Many, if not most, of the lenders who are reading this article have probably responded to one or more garnishments in their career. Many lenders see these collection tools as an administrative burden to respond to – and a burden they are not adequately compensated for with the nominal $15.00 fee that must be served with the garnishment pleadings. That said, lenders should take seriously their responsibility to timely respond to these garnishments since the failure to do so can have serious financial consequences for a lending institution.

Garnishments are frequently utilized by a party who has obtained a judgment against that party’s debtor. Once a judgment is entered in favor of a creditor and against a debtor, the creditor becomes a “judgment creditor” and the debtor becomes a “judgment debtor.” The judgment creditor will then typically investigate and pursue assets owned by the judgment debtor to satisfy the judgment.

One of the easiest and most cost-effective ways to collect on a judgment is to garnish funds in a judgment debtor’s bank account. When funds are garnished, they are frozen and can be seized by the judgment creditor in partial or full satisfaction of the judgment entered against the judgment debtor. Instead of seizing machinery, equipment, or livestock owned by a judgment debtor—which can be both expensive and a hassle to physically seize, store, and thereafter liquidate—it is far more convenient and typically less expensive to simply go after the cash in that judgment debtor’s bank account.

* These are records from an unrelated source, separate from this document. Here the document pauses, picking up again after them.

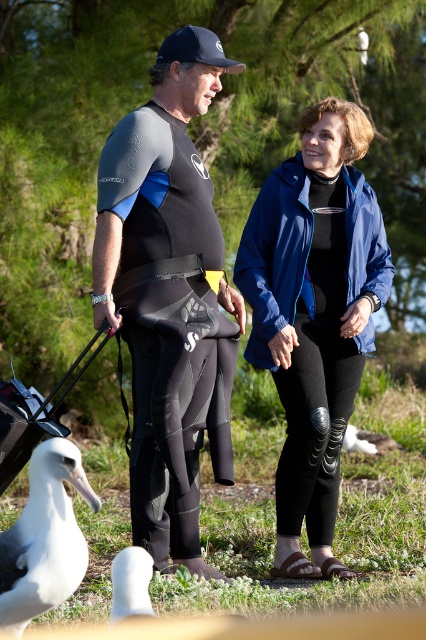 You are standing in the grassy area with scattered white flowers and surrounded by trees. You see two points marked in the image. Which point is closer to you, point (66, 500) or point (106, 337)?

Point (66, 500) is closer to you than point (106, 337). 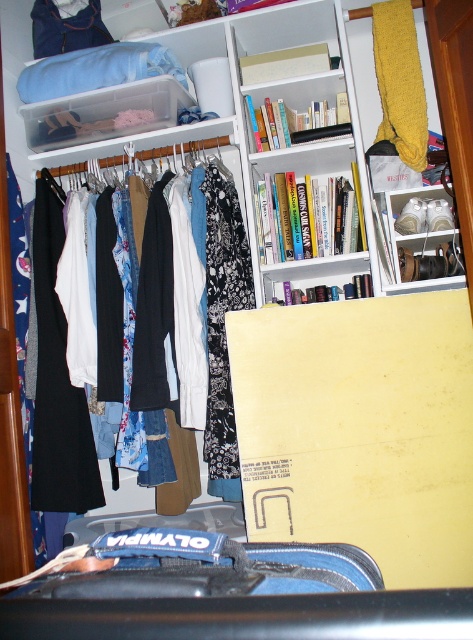 Can you confirm if white cotton shirt at center is bigger than white plastic shoe at upper right?

Indeed, white cotton shirt at center has a larger size compared to white plastic shoe at upper right.

Where is `white cotton shirt at center`? The height and width of the screenshot is (640, 473). white cotton shirt at center is located at coordinates (175, 496).

Is hardcover books at upper center positioned before white fabric hanger at center?

Yes, it is in front of white fabric hanger at center.

Looking at this image, who is taller, hardcover books at upper center or white fabric hanger at center?

With more height is hardcover books at upper center.

This screenshot has height=640, width=473. What do you see at coordinates (295, 120) in the screenshot? I see `hardcover books at upper center` at bounding box center [295, 120].

Locate an element on the screen. hardcover books at upper center is located at coordinates pyautogui.click(x=295, y=120).

Is white cotton shirt at center wider than yellow knitted scarf at upper right?

Indeed, white cotton shirt at center has a greater width compared to yellow knitted scarf at upper right.

Consider the image. Does white cotton shirt at center have a lesser height compared to yellow knitted scarf at upper right?

Incorrect, white cotton shirt at center's height does not fall short of yellow knitted scarf at upper right's.

Which is behind, point (31, 220) or point (395, 115)?

Positioned behind is point (31, 220).

In order to click on white cotton shirt at center in this screenshot , I will do `click(175, 496)`.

The typical situation that Minnesota-based lenders may encounter involves a judgment creditor serving a “Garnishment Summons,” a “Nonearnings Disclosure Form,” and an “Important Notice” and “Instructions” form directed to the judgment debtor. One goal of this article is to highlight the importance of the “Garnishment Summons” directed to the lender receiving the garnishment pleadings (i.e., the “garnishee”). The “Garnishment Summons” is important because that pleading may be served by “certified mail, return receipt requested” in addition to personal service. Minn. Stat. § 571.72, subd. 2. Once the “Garnishment Summons” is served upon the “garnishee” lender, the district court identified on the caption of that pleading obtains personal jurisdiction over the garnishee lender. It is, therefore, very important that anyone who signs a receipt for certified mail to ensure these garnishment pleadings are delivered to the appropriate person at the lending institution to ensure the garnishee timely responds to the garnishment.

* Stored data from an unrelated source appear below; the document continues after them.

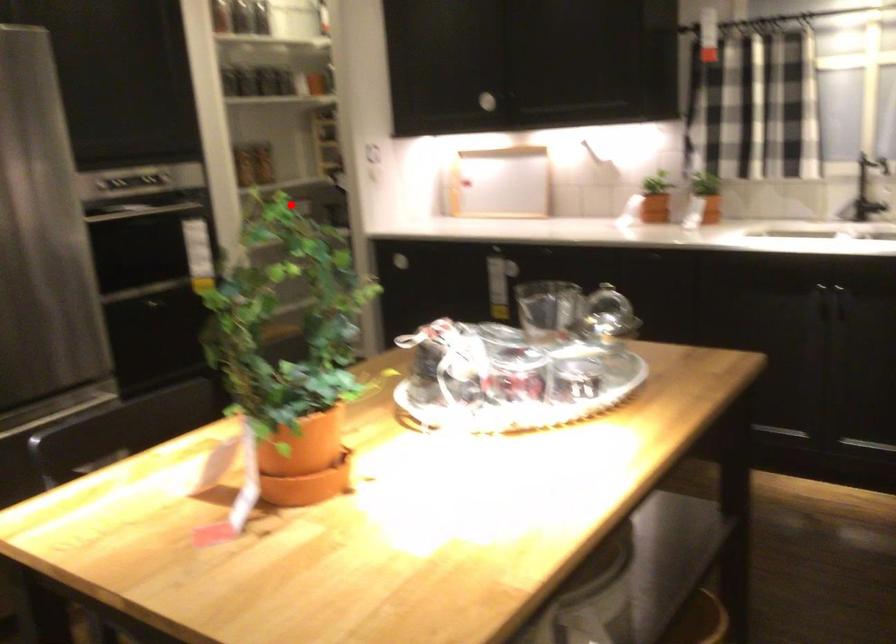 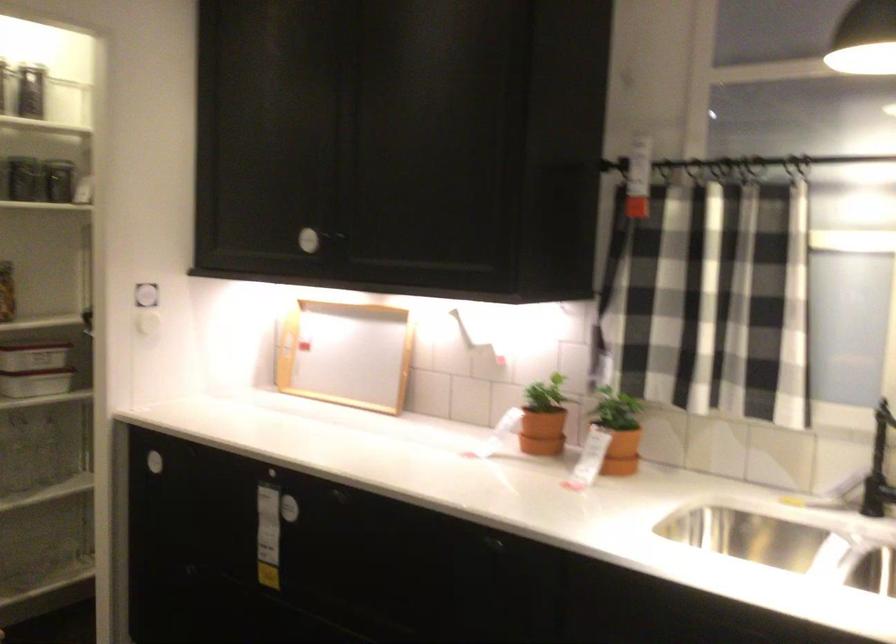 Question: I am providing you with two images of the same scene from different viewpoints. A red point is shown in image1. For the corresponding object point in image2, is it positioned nearer or farther from the camera?

Choices:
 (A) Nearer
 (B) Farther

Answer: (A) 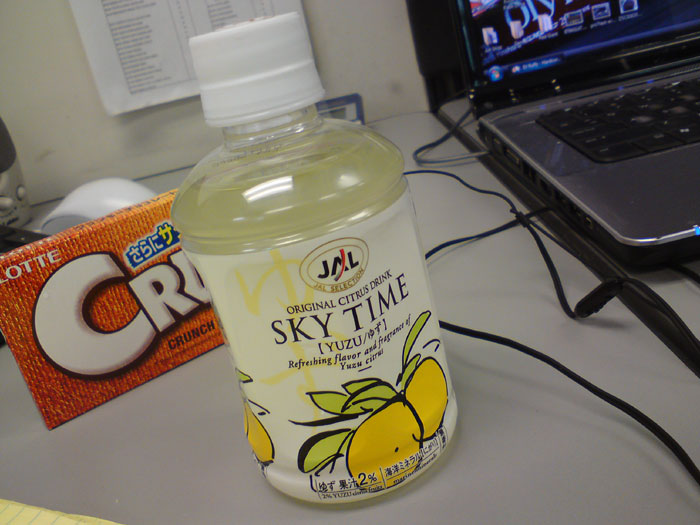 Identify the location of screen. click(577, 15). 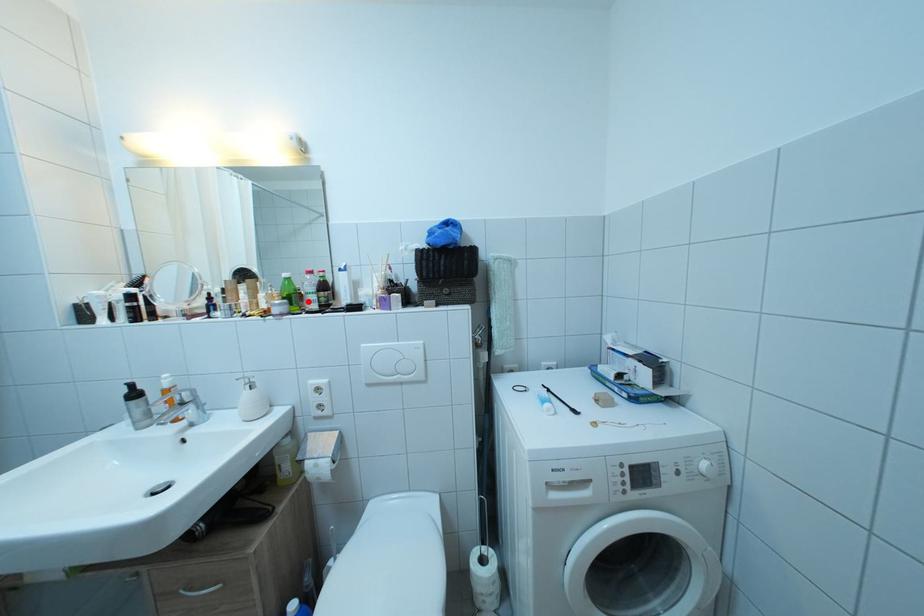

If, as is the case with most lenders responding to a garnishment, the garnished assets are “any indebtedness, money, or property other than earnings[,]” then the “garnishee” lender must provide “a written disclosure, of the garnishee’s indebtedness, money, or other property owing to the debtor” within twenty (20) days after the garnishment summons is served. Minn. Stat. § 571.72, subd. 2(3) (emphasis added). Responding to the garnishment pleadings in both an accurate and timely manner is critical because if a garnishee fails to complete and serve a disclosure as required by Minnesota law, then “the court may render judgment against the garnishee, upon motion by the creditor, for an amount not exceeding 110 percent of the amount claimed in the garnishment summons.” Minn. Stat. § 571.82, subd. 1 (emphasis added). While it may not be common for a court to enter judgment against a garnishee who fails to respond to a garnishment summons, the author of this article has seen it happen.

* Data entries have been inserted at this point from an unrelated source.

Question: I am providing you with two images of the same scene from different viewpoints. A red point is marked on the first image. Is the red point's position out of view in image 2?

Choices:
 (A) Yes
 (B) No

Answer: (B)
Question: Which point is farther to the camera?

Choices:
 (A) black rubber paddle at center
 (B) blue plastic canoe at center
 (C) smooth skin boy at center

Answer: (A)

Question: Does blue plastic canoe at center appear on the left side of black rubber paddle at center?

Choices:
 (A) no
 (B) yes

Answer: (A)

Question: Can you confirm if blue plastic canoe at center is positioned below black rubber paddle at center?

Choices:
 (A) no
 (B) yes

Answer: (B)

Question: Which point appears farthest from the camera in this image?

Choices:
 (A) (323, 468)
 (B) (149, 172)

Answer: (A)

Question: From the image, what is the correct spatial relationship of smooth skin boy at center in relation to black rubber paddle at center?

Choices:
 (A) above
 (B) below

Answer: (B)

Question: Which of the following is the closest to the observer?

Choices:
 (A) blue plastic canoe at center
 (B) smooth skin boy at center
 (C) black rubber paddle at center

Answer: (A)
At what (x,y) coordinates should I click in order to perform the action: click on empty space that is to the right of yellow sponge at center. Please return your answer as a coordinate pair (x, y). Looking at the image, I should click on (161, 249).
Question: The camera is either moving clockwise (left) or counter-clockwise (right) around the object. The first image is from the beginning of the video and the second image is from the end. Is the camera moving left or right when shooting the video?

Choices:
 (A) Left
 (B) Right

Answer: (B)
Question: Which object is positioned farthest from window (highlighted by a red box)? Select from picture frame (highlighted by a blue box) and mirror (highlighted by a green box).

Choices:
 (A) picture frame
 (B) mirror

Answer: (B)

Thus, the “takeaway” for this article is that if you are a “garnishee” lender—or any “garnishee” for that matter—be sure you timely and accurately respond to garnishment pleadings within the statutory deadline for doing so. A garnishee should never fail to respond to garnishment pleadings because failing to complete and serve the required disclosure may result in judgment being entered against that garnishee for up to 110% of someone else’s judgment debt.